* _Data excerpts_:
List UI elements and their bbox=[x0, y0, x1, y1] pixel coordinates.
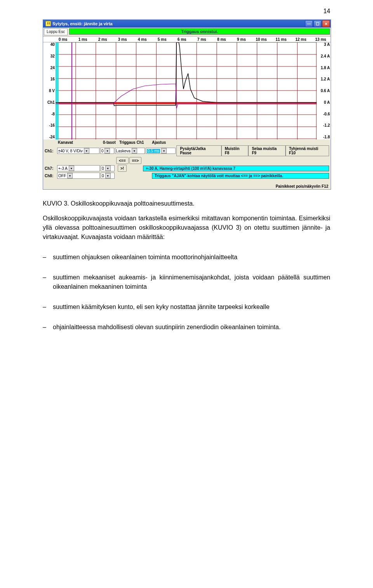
chevron-down-icon: ▼ bbox=[69, 166, 74, 171]
chevron-down-icon: ▼ bbox=[161, 148, 167, 154]
ch1-zero-select[interactable]: 0▼ bbox=[100, 148, 114, 154]
chevron-down-icon: ▼ bbox=[67, 173, 73, 178]
store-button[interactable]: Muistiin F8 bbox=[221, 145, 249, 156]
close-button[interactable]: ✕ bbox=[322, 20, 330, 27]
controls-panel: Kanavat 0-tasot Triggaus Ch1 Ajastus Ch1… bbox=[43, 140, 331, 181]
scope-window: Sytytys, ensiö: jännite ja virta — ☐ ✕ L… bbox=[43, 19, 331, 190]
nav-left-button[interactable]: <== bbox=[116, 157, 129, 164]
ch7-range-select[interactable]: +-3 A▼ bbox=[57, 165, 100, 171]
ch8-label: Ch8: bbox=[45, 174, 56, 178]
chevron-down-icon: ▼ bbox=[84, 148, 89, 154]
ch1-label: Ch1: bbox=[45, 149, 56, 153]
info-banner-2: Triggaus "AJAN"-kohtaa näytöllä voit muu… bbox=[152, 173, 329, 179]
nav-right-button[interactable]: ==> bbox=[129, 157, 142, 164]
scroll-mem-button[interactable]: Selaa muistia F9 bbox=[248, 145, 286, 156]
window-title: Sytytys, ensiö: jännite ja virta bbox=[52, 21, 113, 26]
chevron-down-icon: ▼ bbox=[105, 173, 111, 178]
timebase-select[interactable]: 0.5 ms▼ bbox=[146, 148, 176, 154]
clear-mem-button[interactable]: Tyhjennä muisti F10 bbox=[286, 145, 329, 156]
chevron-down-icon: ▼ bbox=[105, 166, 111, 171]
chevron-down-icon: ▼ bbox=[132, 148, 137, 154]
list-item: ohjainlaitteessa mahdollisesti olevan su… bbox=[53, 323, 330, 332]
hdr-otasot: 0-tasot bbox=[103, 140, 117, 145]
hdr-triggaus: Triggaus Ch1 bbox=[119, 140, 150, 145]
time-axis: 0 ms1 ms 2 ms3 ms 4 ms5 ms 6 ms7 ms 8 ms… bbox=[43, 36, 331, 42]
figure-caption: KUVIO 3. Oskilloskooppikuvaaja polttoain… bbox=[43, 199, 330, 208]
window-titlebar: Sytytys, ensiö: jännite ja virta — ☐ ✕ bbox=[43, 20, 331, 28]
plot-area bbox=[56, 42, 317, 140]
list-item: suuttimen mekaaniset aukeamis- ja kiinni… bbox=[53, 273, 330, 291]
info-banner-1: +-30 A, Hameg-virtapihti (100 mV/A) kana… bbox=[143, 166, 329, 171]
status-hint: Painikkeet pois/näkyviin F12 bbox=[43, 181, 331, 189]
body-paragraph: Oskilloskooppikuvaajasta voidaan tarkast… bbox=[43, 214, 330, 242]
ch1-range-select[interactable]: ±40 V, 8 V/Div▼ bbox=[57, 148, 99, 154]
trace-current bbox=[56, 84, 317, 108]
y-axis-right: 3 A2.4 A 1.8 A1.2 A 0.6 A0 A -0.6-1.2 -1… bbox=[317, 42, 331, 140]
hdr-ajastus: Ajastus bbox=[152, 140, 182, 145]
minimize-button[interactable]: — bbox=[305, 20, 313, 27]
chevron-down-icon: ▼ bbox=[105, 148, 110, 154]
ch8-range-select[interactable]: OFF▼ bbox=[57, 173, 100, 179]
ch7-zero-select[interactable]: 0▼ bbox=[101, 165, 115, 171]
list-item: suuttimen käämityksen kunto, eli sen kyk… bbox=[53, 302, 330, 312]
cursor-left[interactable] bbox=[56, 42, 59, 140]
y-axis-left: 4032 2416 8 VCh1 -8-16 -24 bbox=[43, 42, 56, 140]
ch7-label: Ch7: bbox=[45, 166, 56, 171]
app-icon bbox=[45, 21, 51, 26]
list-item: suuttimen ohjauksen oikeanlainen toimint… bbox=[53, 253, 330, 262]
trace-voltage bbox=[56, 42, 317, 106]
esc-button[interactable]: Loppu Esc bbox=[44, 28, 68, 35]
pause-button[interactable]: Pysäytä/Jatka Pause bbox=[176, 145, 221, 156]
trigger-edge-select[interactable]: Laskeva▼ bbox=[115, 148, 145, 154]
hdr-kanavat: Kanavat bbox=[58, 140, 101, 145]
ch8-zero-select[interactable]: 0▼ bbox=[101, 173, 115, 179]
page-number: 14 bbox=[323, 8, 330, 15]
bullet-list: suuttimen ohjauksen oikeanlainen toimint… bbox=[43, 253, 330, 332]
trigger-status-banner: Triggaus onnistui. bbox=[69, 28, 330, 35]
excl-button[interactable]: >! bbox=[118, 165, 127, 172]
maximize-button[interactable]: ☐ bbox=[314, 20, 321, 27]
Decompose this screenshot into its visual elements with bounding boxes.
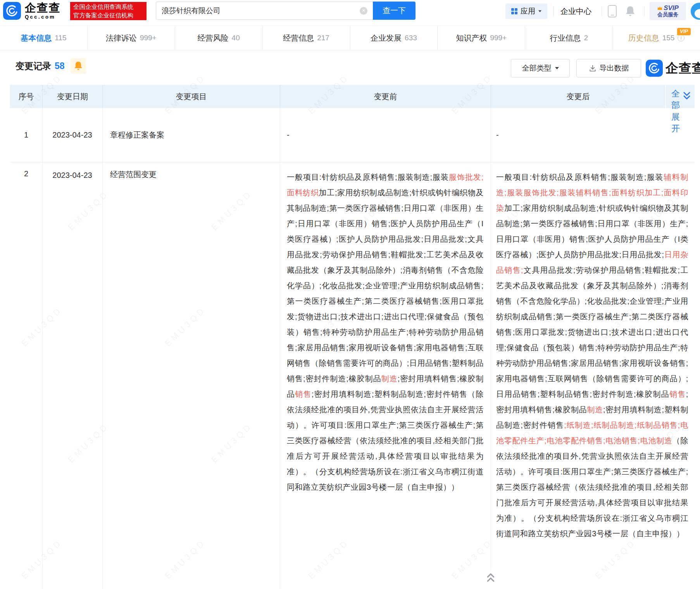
changed-text-highlight: 制造 [381,374,398,383]
enterprise-center-link[interactable]: 企业中心 [560,0,591,22]
tab-label: 行业信息 [550,33,581,43]
mobile-app-icon[interactable] [608,5,617,17]
collapse-row-control[interactable] [485,572,496,584]
tab-label: 基本信息 [21,33,52,43]
changed-text-highlight: 销售 [669,390,686,398]
search-button[interactable]: 查一下 [373,2,416,20]
tab-count: 999+ [140,34,157,42]
tab-企业发展[interactable]: 企业发展633 [350,26,438,50]
cell-date: 2023-04-23 [42,129,102,141]
col-header-item: 变更项目 [102,85,280,108]
divider [553,6,554,16]
export-data-button[interactable]: 导出数据 [576,59,641,78]
tab-经营信息[interactable]: 经营信息217 [262,26,350,50]
info-icon[interactable]: i [678,34,684,41]
qcc-brand[interactable]: 企查查 Qcc.com [25,2,61,20]
double-chevron-down-icon [682,91,691,134]
bell-icon [74,61,83,71]
brand-domain: Qcc.com [25,14,61,20]
changed-text-highlight: 制造 [587,405,603,414]
table-row: 12023-04-23章程修正案备案-- [10,108,695,162]
tab-label: 企业发展 [371,33,402,43]
notification-bell-icon[interactable] [625,5,636,19]
tab-count: 999+ [490,34,507,42]
tab-label: 法律诉讼 [106,33,137,43]
table-row: 22023-04-23经营范围变更一般项目:针纺织品及原料销售;服装制造;服装服… [10,162,695,541]
section-count: 58 [55,61,65,71]
column-divider [491,108,491,570]
tab-label: 经营信息 [283,33,314,43]
scope-text: 加工;家用纺织制成品制造;针织或钩针编织物及其制品制造;第一类医疗器械销售;日用… [287,188,484,383]
divider [602,6,602,16]
expand-all-label: 全部展开 [671,88,681,134]
scope-text: - [287,131,290,139]
search-input[interactable]: 浪莎针织有限公司 × [156,2,373,20]
apps-menu[interactable]: 应用 [505,3,547,19]
type-filter-dropdown[interactable]: 全部类型 [511,59,570,78]
scope-text: 文具用品批发;劳动保护用品销售;鞋帽批发;工艺美术品及收藏品批发（象牙及其制品除… [496,266,688,398]
scope-text: 加工;家用纺织制成品制造;针织或钩针编织物及其制品制造;第一类医疗器械销售;日用… [496,204,688,259]
col-header-after: 变更后 [491,85,665,108]
tab-行业信息[interactable]: 行业信息2 [525,26,612,50]
column-divider [280,108,280,589]
top-header: 企查查 Qcc.com 全国企业信用查询系统 官方备案企业征信机构 浪莎针织有限… [0,0,700,22]
mascot-icon[interactable] [691,3,700,20]
tab-知识产权[interactable]: 知识产权999+ [437,26,525,50]
tab-经营风险[interactable]: 经营风险40 [175,26,262,50]
divider [644,6,645,16]
expand-all-control[interactable]: 全部展开 [662,88,695,134]
tab-label: 经营风险 [198,33,229,43]
search-value: 浪莎针织有限公司 [162,6,360,16]
cell-no: 1 [10,131,42,140]
section-title: 变更记录 [16,60,51,72]
cell-no: 2 [10,162,42,178]
qcc-watermark-logo: 企查查 [646,59,700,78]
tab-count: 40 [232,34,240,42]
tab-count: 633 [405,34,417,42]
changed-text-highlight: 销售 [295,390,311,398]
scope-text: 一般项目:针纺织品及原料销售;服装制造;服装 [496,173,664,181]
svip-sub-label: 会员服务 [657,12,678,18]
chevron-down-icon [555,67,559,69]
tab-count: 217 [317,34,329,42]
export-label: 导出数据 [600,63,629,73]
credit-system-badge: 全国企业信用查询系统 官方备案企业征信机构 [70,2,147,20]
scope-text: （除依法须经批准的项目外,凭营业执照依法自主开展经营活动）。许可项目:医用口罩生… [496,436,688,538]
qcc-watermark-text: 企查查 [666,60,700,77]
cell-before: 一般项目:针纺织品及原料销售;服装制造;服装服饰批发;面料纺织加工;家用纺织制成… [280,162,491,495]
svip-member-service[interactable]: SVIP 会员服务 [650,2,686,20]
cell-before: - [280,131,491,140]
apps-label: 应用 [521,6,535,16]
qcc-logo-icon[interactable] [3,2,21,20]
double-chevron-up-icon [486,572,496,584]
tab-label: 知识产权 [456,33,487,43]
tab-count: 155 [662,34,675,42]
download-icon [589,64,597,72]
scope-text: - [496,131,499,139]
column-divider [102,108,103,589]
tab-label: 历史信息 [628,33,659,43]
tab-bar: 基本信息115法律诉讼999+经营风险40经营信息217企业发展633知识产权9… [0,26,700,50]
scope-text: ;密封用填料制造;塑料制品制造;密封件销售（除依法须经批准的项目外,凭营业执照依… [287,390,484,491]
tab-count: 2 [584,34,588,42]
cell-date: 2023-04-23 [42,162,102,181]
cell-change-item: 章程修正案备案 [102,130,280,140]
tab-历史信息[interactable]: 历史信息155iVIP [612,26,700,50]
table-header-row: 序号 变更日期 变更项目 变更前 变更后 [10,85,695,108]
clear-search-icon[interactable]: × [360,7,367,15]
svip-label: SVIP [664,5,679,12]
col-header-before: 变更前 [280,85,491,108]
table-body: 12023-04-23章程修正案备案--22023-04-23经营范围变更一般项… [10,108,695,541]
page: 企查查 Qcc.com 全国企业信用查询系统 官方备案企业征信机构 浪莎针织有限… [0,0,700,589]
col-header-date: 变更日期 [42,85,102,108]
tab-法律诉讼[interactable]: 法律诉讼999+ [87,26,175,50]
cell-change-item: 经营范围变更 [102,162,280,180]
apps-grid-icon [511,8,518,15]
follow-bell-button[interactable] [71,58,86,74]
tab-基本信息[interactable]: 基本信息115 [0,26,87,50]
crown-icon [657,6,663,10]
tab-count: 115 [55,34,66,42]
column-divider [42,108,43,589]
change-records-table: 序号 变更日期 变更项目 变更前 变更后 全部展开 12023-04-23章程修… [10,85,695,589]
badge-line-2: 官方备案企业征信机构 [73,11,147,20]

* _YOUR ASSIGNMENT_: Return from the data every line that holds "window".

* _ANSWER TO THIS PROBLEM_:
scope-window: Sytytys, ensiö: jännite ja virta — ☐ ✕ L… bbox=[43, 19, 331, 190]
window-title: Sytytys, ensiö: jännite ja virta bbox=[52, 21, 113, 26]
window-titlebar: Sytytys, ensiö: jännite ja virta — ☐ ✕ bbox=[43, 20, 331, 28]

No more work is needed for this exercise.